Die zwei müssten sich blind verstehen. Dem einen genügt nicht, dass seine Gemeinde "viel größer als die Katholische Kirche" ist - Sepp Blatter vereinnahmt gleich alle künftigen Generationen für seine Fifa, was auch biologisch gesichert ist, weil ja "bereits der Fötus im Mutterleib kickt". Ernsthaft. Zugleich vermag sich der andere geradezu aufzulösen in diesem Sport: "Ich habe das Gefühl, ich bin ein wandelnder Fußball. Ich muss ja schon ausschauen wie ein Fußball", dozierte Franz Beckenbauer am Montag bei ARD-Beckmann.

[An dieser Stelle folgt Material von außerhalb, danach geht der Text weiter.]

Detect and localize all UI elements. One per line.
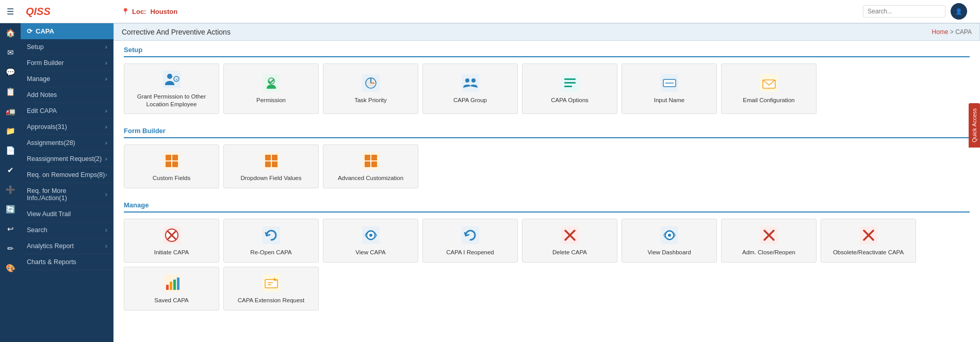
sidebar-item-label: Assignments(28) xyxy=(27,139,75,146)
plus-icon[interactable]: ➕ xyxy=(6,180,15,200)
sidebar-item-reassignment[interactable]: Reassignment Request(2) › xyxy=(21,151,113,167)
card-label: Dropdown Field Values xyxy=(240,174,301,182)
chat-icon[interactable]: 💬 xyxy=(6,62,15,82)
page-title: Corrective And Preventive Actions xyxy=(122,28,231,36)
card-capa-reopened[interactable]: CAPA I Reopened xyxy=(422,219,518,263)
search-input[interactable] xyxy=(863,5,945,18)
svg-rect-45 xyxy=(462,226,479,244)
advanced-custom-icon xyxy=(361,151,381,171)
sidebar-item-view-audit[interactable]: View Audit Trail xyxy=(21,206,113,222)
card-custom-fields[interactable]: Custom Fields xyxy=(124,144,219,188)
svg-rect-16 xyxy=(564,86,572,87)
adm-close-icon xyxy=(759,225,779,246)
card-label: Adm. Close/Reopen xyxy=(742,249,795,256)
arrow-icon: › xyxy=(105,139,107,146)
email-icon[interactable]: ✉ xyxy=(7,43,14,62)
card-task-priority[interactable]: Task Priority xyxy=(323,63,418,114)
edit-nav-icon[interactable]: ✏ xyxy=(7,239,14,258)
sidebar-item-req-removed[interactable]: Req. on Removed Emps(8) › xyxy=(21,167,113,183)
card-obsolete[interactable]: Obsolete/Reactivate CAPA xyxy=(821,219,916,263)
refresh-nav-icon[interactable]: 🔄 xyxy=(6,200,15,219)
card-grant-permission[interactable]: + Grant Permission to Other Location Emp… xyxy=(124,63,219,114)
card-advanced-custom[interactable]: Advanced Customization xyxy=(323,144,418,188)
capa-header[interactable]: ⟳ CAPA xyxy=(21,23,113,39)
card-adm-close[interactable]: Adm. Close/Reopen xyxy=(721,219,816,263)
arrow-icon: › xyxy=(105,43,107,51)
capa-reopened-icon xyxy=(460,225,481,246)
card-label: CAPA Group xyxy=(453,96,487,104)
sidebar-item-search[interactable]: Search › xyxy=(21,222,113,238)
sidebar-item-manage[interactable]: Manage › xyxy=(21,71,113,87)
svg-rect-28 xyxy=(265,155,271,160)
card-capa-group[interactable]: CAPA Group xyxy=(422,63,518,114)
breadcrumb-sep: > xyxy=(950,28,954,36)
card-dropdown-field[interactable]: Dropdown Field Values xyxy=(223,144,319,188)
card-label: CAPA I Reopened xyxy=(446,249,494,256)
input-name-icon xyxy=(659,73,680,93)
sidebar-item-label: Req. on Removed Emps(8) xyxy=(27,171,105,178)
truck-icon[interactable]: 🚛 xyxy=(6,102,15,121)
sidebar-item-charts[interactable]: Charts & Reports xyxy=(21,254,113,270)
svg-text:+: + xyxy=(175,77,178,82)
card-view-capa[interactable]: View CAPA xyxy=(323,219,418,263)
card-label: Initiate CAPA xyxy=(154,249,189,256)
sidebar-item-label: Search xyxy=(27,226,47,234)
folder-icon[interactable]: 📁 xyxy=(6,121,15,141)
svg-rect-30 xyxy=(265,161,271,167)
capa-extension-icon xyxy=(261,273,282,294)
sidebar-item-label: Approvals(31) xyxy=(27,123,67,131)
card-initiate-capa[interactable]: Initiate CAPA xyxy=(124,219,219,263)
return-icon[interactable]: ↩ xyxy=(7,219,14,239)
card-label: Custom Fields xyxy=(153,174,191,182)
document-icon[interactable]: 📄 xyxy=(6,141,15,160)
page-header: Corrective And Preventive Actions Home >… xyxy=(113,23,980,41)
card-delete-capa[interactable]: Delete CAPA xyxy=(522,219,617,263)
sidebar-item-label: Form Builder xyxy=(27,59,64,67)
card-capa-extension[interactable]: CAPA Extension Request xyxy=(223,267,319,311)
sidebar-item-analytics[interactable]: Analytics Report › xyxy=(21,238,113,254)
arrow-icon: › xyxy=(105,155,107,162)
card-reopen-capa[interactable]: Re-Open CAPA xyxy=(223,219,319,263)
permission-icon xyxy=(261,73,282,93)
card-permission[interactable]: Permission xyxy=(223,63,319,114)
sidebar-item-form-builder[interactable]: Form Builder › xyxy=(21,55,113,71)
quick-access-tab[interactable]: Quick Access xyxy=(969,103,980,148)
clipboard-icon[interactable]: 📋 xyxy=(6,82,15,102)
sidebar-item-label: Add Notes xyxy=(27,91,57,99)
arrow-icon: › xyxy=(105,59,107,67)
capa-group-icon xyxy=(460,73,481,93)
menu-icon[interactable]: ☰ xyxy=(7,7,14,17)
sidebar-item-approvals[interactable]: Approvals(31) › xyxy=(21,119,113,135)
svg-rect-10 xyxy=(462,74,479,92)
sidebar-item-edit-capa[interactable]: Edit CAPA › xyxy=(21,103,113,119)
svg-point-11 xyxy=(465,78,469,83)
sidebar-item-add-notes[interactable]: Add Notes xyxy=(21,87,113,103)
svg-rect-23 xyxy=(166,155,171,160)
card-label: Delete CAPA xyxy=(552,249,587,256)
svg-point-12 xyxy=(471,78,476,83)
card-email-config[interactable]: Email Configuration xyxy=(721,63,816,114)
location-display: 📍 Loc: Houston xyxy=(121,8,177,15)
svg-rect-60 xyxy=(170,282,172,290)
svg-rect-15 xyxy=(564,82,576,84)
avatar[interactable]: 👤 xyxy=(951,3,967,20)
card-view-dashboard[interactable]: View Dashboard xyxy=(622,219,717,263)
breadcrumb-home[interactable]: Home xyxy=(932,28,948,36)
palette-icon[interactable]: 🎨 xyxy=(6,258,15,278)
sidebar-item-label: Setup xyxy=(27,43,44,51)
card-input-name[interactable]: Input Name xyxy=(622,63,717,114)
sidebar-item-req-more-info[interactable]: Req. for More Info./Action(1) › xyxy=(21,183,113,206)
card-saved-capa[interactable]: Saved CAPA xyxy=(124,267,219,311)
svg-rect-26 xyxy=(172,161,178,167)
location-name: Houston xyxy=(150,8,177,15)
sidebar-item-assignments[interactable]: Assignments(28) › xyxy=(21,135,113,151)
card-label: CAPA Options xyxy=(551,96,589,104)
card-label: Grant Permission to Other Location Emplo… xyxy=(128,93,215,108)
home-icon[interactable]: 🏠 xyxy=(6,23,15,43)
arrow-icon: › xyxy=(105,226,107,234)
card-capa-options[interactable]: CAPA Options xyxy=(522,63,617,114)
view-dashboard-icon xyxy=(659,225,680,246)
breadcrumb: Home > CAPA xyxy=(932,28,972,36)
check-icon[interactable]: ✔ xyxy=(7,160,14,180)
sidebar-item-setup[interactable]: Setup › xyxy=(21,39,113,55)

Franz und Sepp. Man kennt sie. Der eine spielt gern den Über-Papst und lässt sich überall auf der Welt - tatütata - mit Blaulicht am Privatjet abholen, der andere trägt den Titel Lichtgestalt und hat alle Philosophen konsumiert, "von Sokrates, Platon, Hegel, Kant bis Konfuzius" - nur sind ihm die Inhalte gleich "wieder verloren gegangen durch den Fußball. Ich weiß fast nichts mehr". Was Fußball alles anrichten kann. Nun ist es aber so, dass der Sepp und der Franz das größte Gesellschaftsereignis des Jahrzehnts hierzulande dirigieren, die Fußball-WM. Und weil sie bei jedem Auftritt von ehrfürchtigen Politikern, Managern, Journalisten flankiert werden, hört man nicht so genau hin, ob und was sie so mitzuteilen haben. Besonders in Deutschland, wo der Bedarf an Kultfiguren - Kaiser, Astralgestalten - seit Jahren konstant hoch und die gute Fußball-Laune seit dem WM-Zuschlag quasi per Regierungsdekret verfügt ist.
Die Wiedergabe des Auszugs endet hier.